Advantages of Online EdD Programs: A Practitioner’s Degree Tailored to the Working Professional
As fundamentally a practitioner’s degree, the Ed.D. is typically geared towards experienced educators and other professionals who focus on training, leading, and/or mentoring groups in achieving key organizational goals. Students of Ed.D. programs have typically been working in their industry for several years, and wish to take the next step in their leadership trajectory. For these students, an online Ed.D. program can be the ideal option because it enables them to earn their degree while continuing to work. This offers them the particular advantage of being able to directly apply what they learn in their Ed.D. to their current job, while minimizing any work or schedule disruptions that can occur in more traditional, campus-based programs that require relocation or a commute.
With online Ed.D. programs come a number of other benefits, including but not limited to:
- The opportunity to interact with students from across the nation, and in some cases all over the world, whose unique backgrounds and professional experiences can enhance all students’ learning outcomes and insights.
- The opportunity to pursue additional specializations that are not offered by local programs, and access to graduate education for students who do not live within commuting distance of a university offering an Ed.D. program.
- For busy professionals, no commuting to and from campus for weekly classes and depending on the type of online instruction, the ability to review course materials at any time of day or night.
- The ability to attend lectures and complete readings and class assignments from anywhere with an internet connection.
- The opportunity to receive the same kinds of faculty mentorship, research guidance, and professional development as campus-based programs but through an interactive online learning platform.
While online education provides several advantages compared to traditional campus-based learning, online programs are not for everyone. While some programs utilize live online sessions for lectures and discussions, others programs provide students with course materials that they review on their own time. In the absence of weekly scheduled lectures, online students must be able to manage their time effectively and be comfortable with independent learning. In addition, students who desire face-to-face interactions or learn better through impromptu discussions may prefer a campus program over an online one.
Students who need the flexibility of an online program but who desire an educational experience that more closely aligns with traditional classroom environments should explore online programs that include campus visits as part of the curriculum, as well as programs that utilize synchronous instruction. See below for more information on both of these structural elements of online programs.
Note: OnlineEdDPrograms.com categorizes programs by the number of campus visits they require students to attend. At this time, programs that require three or fewer campus visits per year are classified as online programs. Programs that require more than three campus visits per year are classified as hybrid or campus programs and are not currently included on the site.
Types of Doctor of Education Programs: Educational Administration and Organizational Leadership
As mentioned previously, while many online EdD programs offer different specializations within education, such as educational leadership, curriculum and instruction, or higher education administration, there are also programs that focus more broadly on organizational leadership. These programs are designed to prepare students for leadership roles in private companies, non-profit organizations, government agencies, and other settings, including within schools, school systems, and institutions of higher education, where organizational change and optimization is needed. There are also EdD programs that offer specializations in areas such as human resources, workforce and talent development, and even healthcare administration.

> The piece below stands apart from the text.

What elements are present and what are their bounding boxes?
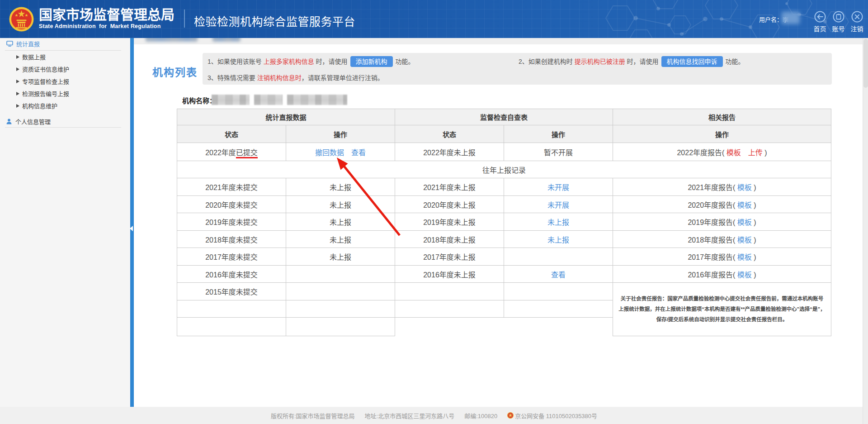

For students who wish to pursue leadership opportunities in education, there are online EdD programs in a variety of specializations that allow students to focus their doctorate on specific educational settings. Students can pursue programs that offer defined specializations or emphasize curricula in special education, K-12 leadership, adult learning, curriculum and instruction, post-secondary/higher education, early childhood education, e-learning and educational technology, instructional design, and more. There are also programs that offer coursework in niche specializations like nursing or Christian education leadership.
While the majority of online EdD programs are offered through Schools or Colleges of Education, some programs may be offered through other departments, including Colleges of Professional Studies, Schools of Nursing, and Schools of Health Professions or Human Services. OnlineEdDPrograms.com strongly advises prospective students to review programs thoroughly before applying to ensure the curriculum meets their personal and professional goals.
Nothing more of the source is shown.